Here are a couple of articles that would be interesting to the readers of this blog:

Albert Perez, Information-theoretic risk estimates in statistical decision, Kybernetika, vol. 3, no. 1, pp. 1-21, 1967

In this paper we give some information-theoretical estimates of average and Bayes risk change
in statistical decision produced by a modification of the probability law in action and, in particular,
by reducing or enlarging the sample space as well as the parameter space sigma-algebras.

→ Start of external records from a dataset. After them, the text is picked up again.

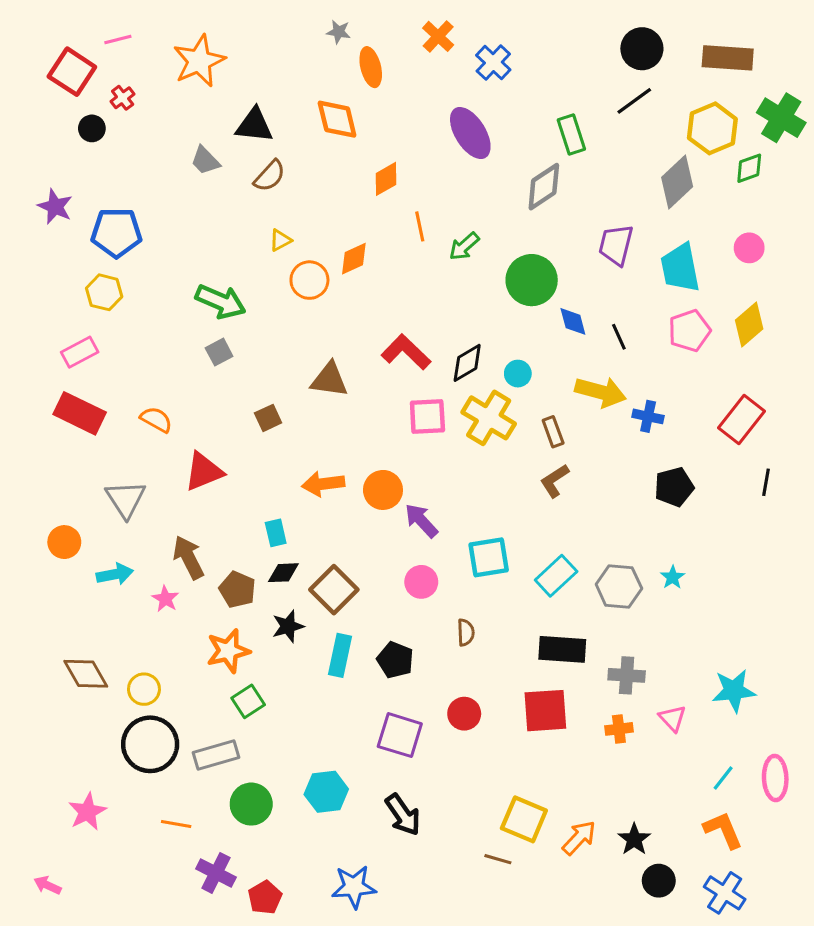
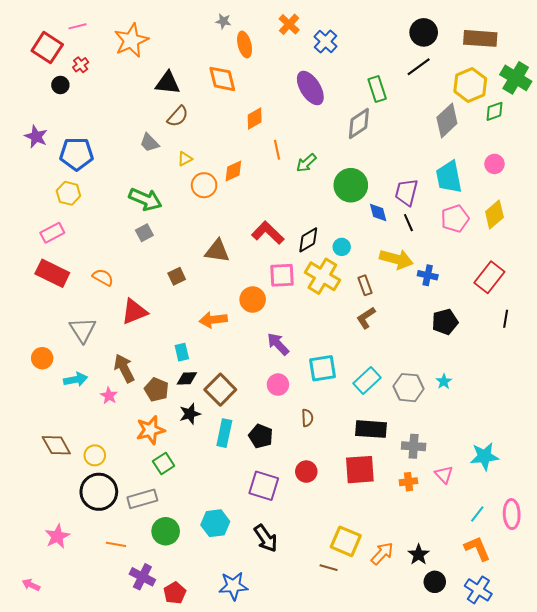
gray trapezoid: (205, 161) -> (149, 143), moved
purple trapezoid: (616, 245) -> (406, 192), moved
orange circle: (383, 490) -> (253, 300), moved

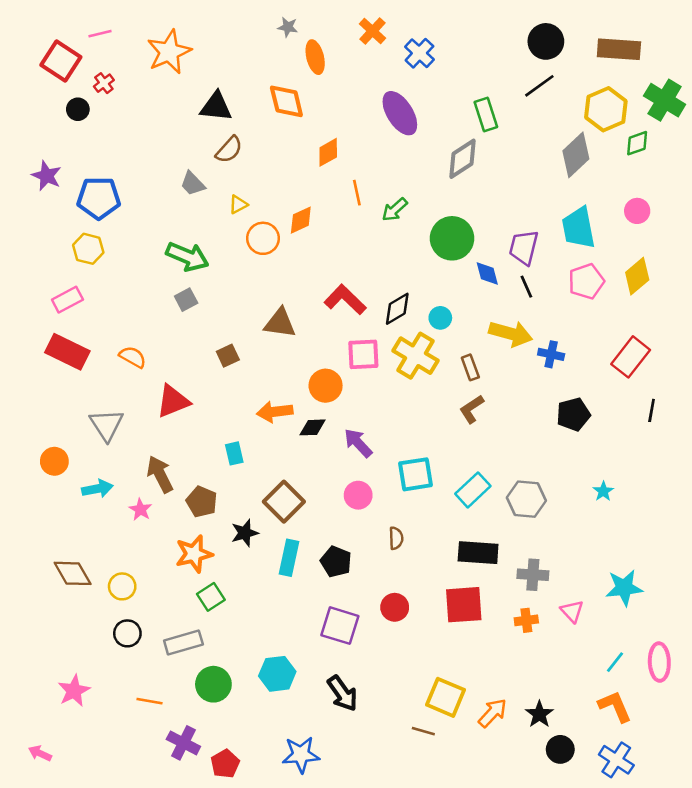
black diamond: (187, 378) -> (313, 427), moved
cyan star: (444, 381) -> (603, 491), moved
black circle: (99, 492) -> (127, 633), size x0.6

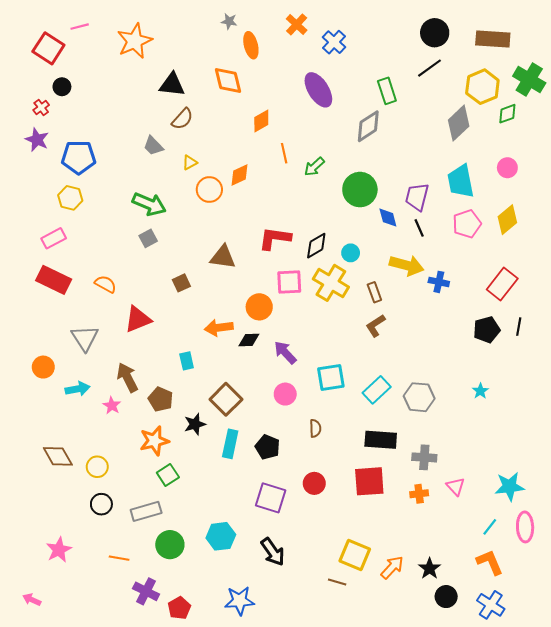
red cross: (104, 83) -> (41, 108), moved
red L-shape: (345, 300) -> (275, 238), turned -36
black pentagon: (573, 414) -> (487, 330), moved
cyan star: (624, 588) -> (509, 486), moved

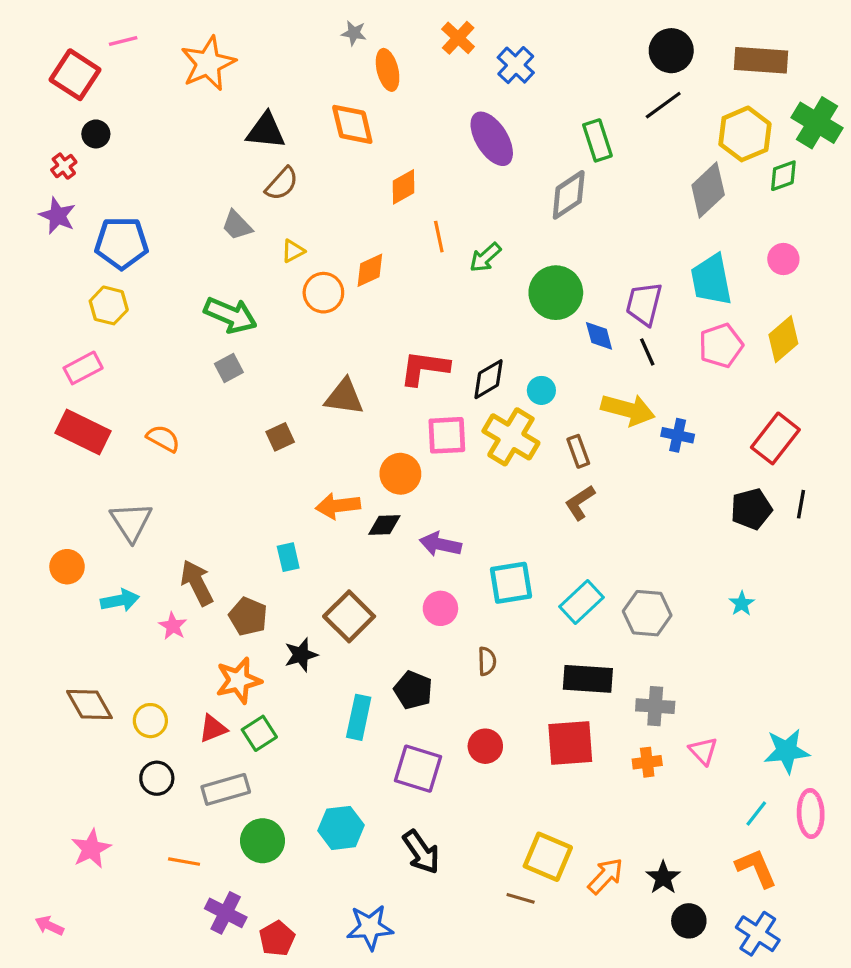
red triangle: (138, 319) -> (213, 729), moved, size x0.7
purple arrow: (285, 353) -> (440, 544), turned -35
cyan rectangle: (230, 444) -> (359, 717), moved

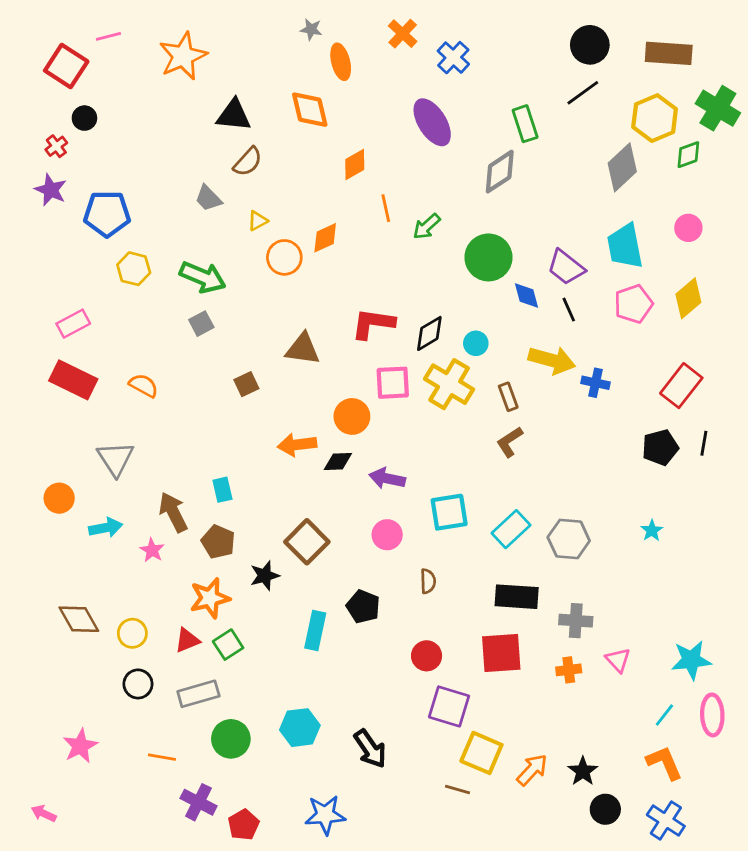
purple trapezoid: (644, 304) -> (566, 267), turned -66
yellow hexagon: (109, 305) -> (134, 269), moved
cyan rectangle: (288, 557) -> (222, 490), moved
purple square: (418, 769) -> (449, 706), moved

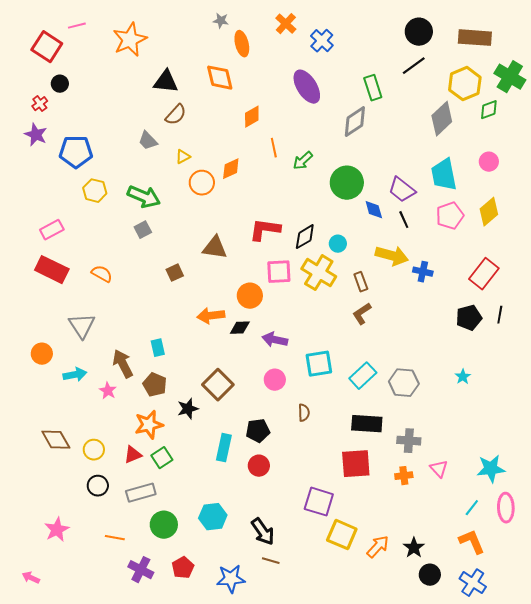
black pentagon: (363, 607) -> (258, 431), turned -30
red circle: (427, 656) -> (259, 466), moved
brown line: (458, 790) -> (271, 561), moved
red pentagon: (244, 825) -> (183, 568), moved

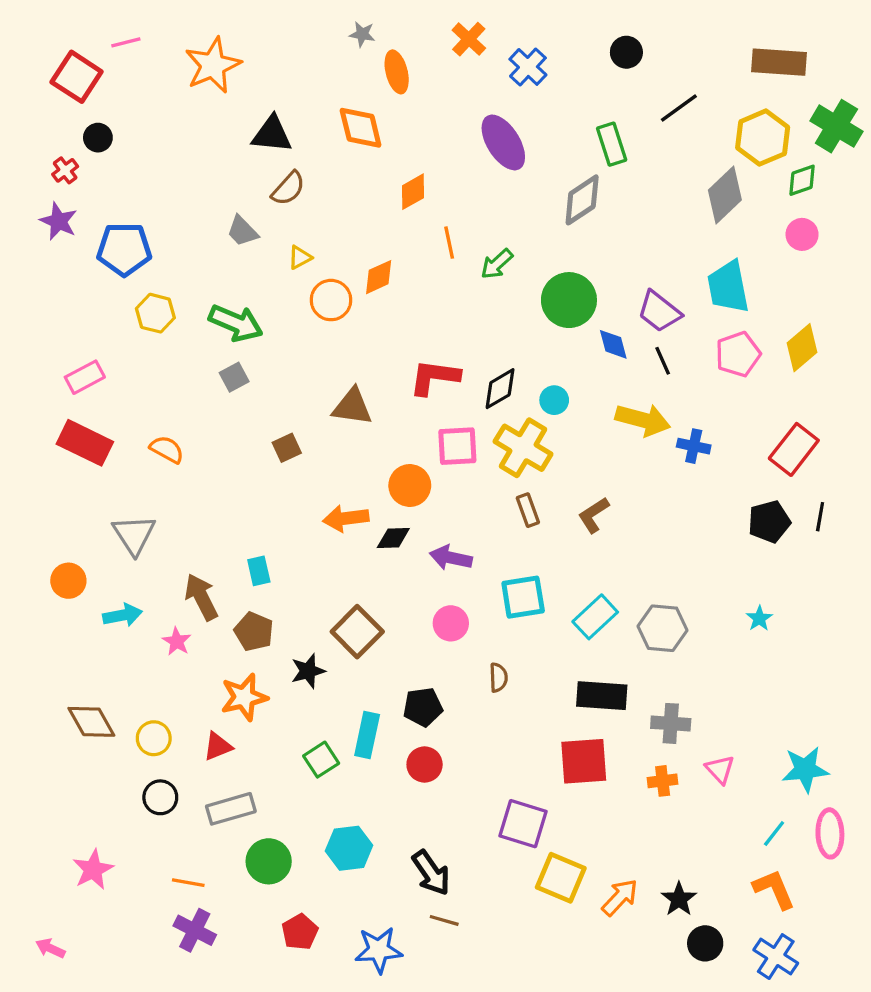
black circle: (419, 32) -> (626, 52), moved, size x0.7
pink circle: (489, 162) -> (802, 234), moved
brown rectangle: (361, 282) -> (528, 510), moved
green square: (162, 458) -> (321, 760), moved
purple cross: (141, 570) -> (195, 930), moved

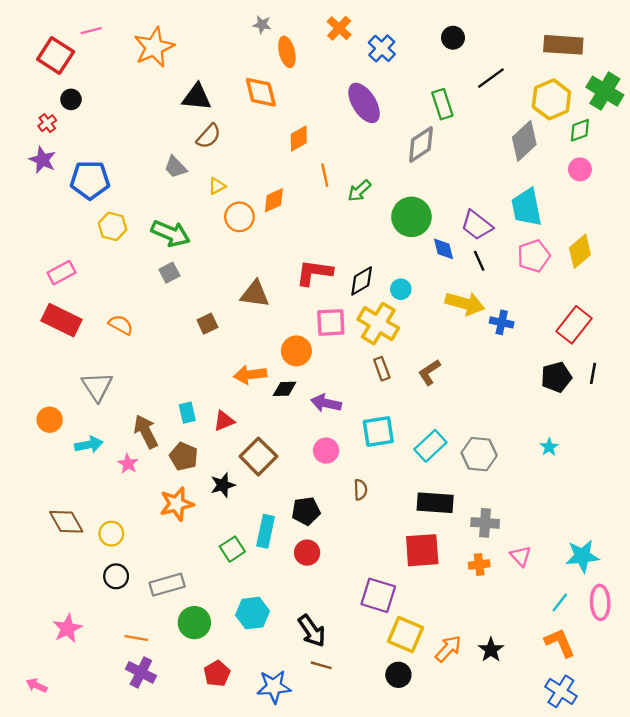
red triangle: (218, 746) -> (224, 421), moved
black circle: (705, 943) -> (398, 675), moved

These
estimates, expressed in terms of information growth or generalized f-enrotpy not necessarily of
Shannon’s type, are improved versions of the estimates we obtained in previous papers.

Flemming Topsøe, Information-theoretical optimization techniques, Kybernetika, vol. 15, no. 1, pp. 8-27, 1979

It is the object of this paper to show that a game theoretical viewpoint may be taken to underlie
the maximum entropy principle as well as the minimum discrimination information principle,
two principles of well known significance in theoretical statistics and in statistical thermodynamics. Our setting is very simple and certainly calls for future expansion.

Oddly, the latter paper does not seem to be very well known. However, recent work by Peter Grünwald and Philip Dawid extends Topsøe’s game-theoretic viewpoint and develops generalized notions of entropy and divergence for statistical decision problems with arbitrary loss functions:

Peter Grünwald and Philip Dawid, Game theory, maximum entropy, minimum discrepancy and robust Bayesian decision theory, Annals of Statistics, vol. 32, no. 4, pp. 1367-1433, 2004

We describe and develop a close relationship between two problems that have customarily been regarded as distinct: that of maximizing entropy, and that of minimizing worst-case expected loss. Using a formulation grounded in the equilibrium theory of zero-sum games between Decision Maker and Nature, these two problems are shown to be dual to each other, the solution to each providing that to the other. Although Topsøe described this connection for the Shannon entropy over 20 years ago, it does not appear to be widely known even in that important special case.

We here generalize this theory to apply to arbitrary decision problems and loss functions. We indicate how an appropriate generalized definition of entropy can be associated with such a problem, and we show that, subject to certain regularity conditions, the above-mentioned duality continues to apply in this extended context. This simultaneously provides a possible rationale for maximizing entropy and a tool for finding robust Bayes acts. We also describe the essential identity between the problem of maximizing entropy and that of minimizing a related discrepancy or divergence between distributions. This leads to an extension, to arbitrary discrepancies, of a well-known minimax theorem for the case of Kullback–Leibler divergence (the “redundancy-capacity theorem” of information theory).

For the important case of families of distributions having certain mean values specified, we develop simple sufficient conditions and methods for identifying the desired solutions. We use this theory to introduce a new concept of “generalized exponential family” linked to the specific decision problem under consideration, and we demonstrate that this shares many of the properties of standard exponential families.

Finally, we show that the existence of an equilibrium in our game can be rephrased in terms of a “Pythagorean property” of the related divergence, thus generalizing previously announced results for Kullback–Leibler and Bregman divergences.

The actual paper is quite lengthy (over 60 pages of generalized entropy goodness!), but well worth the time.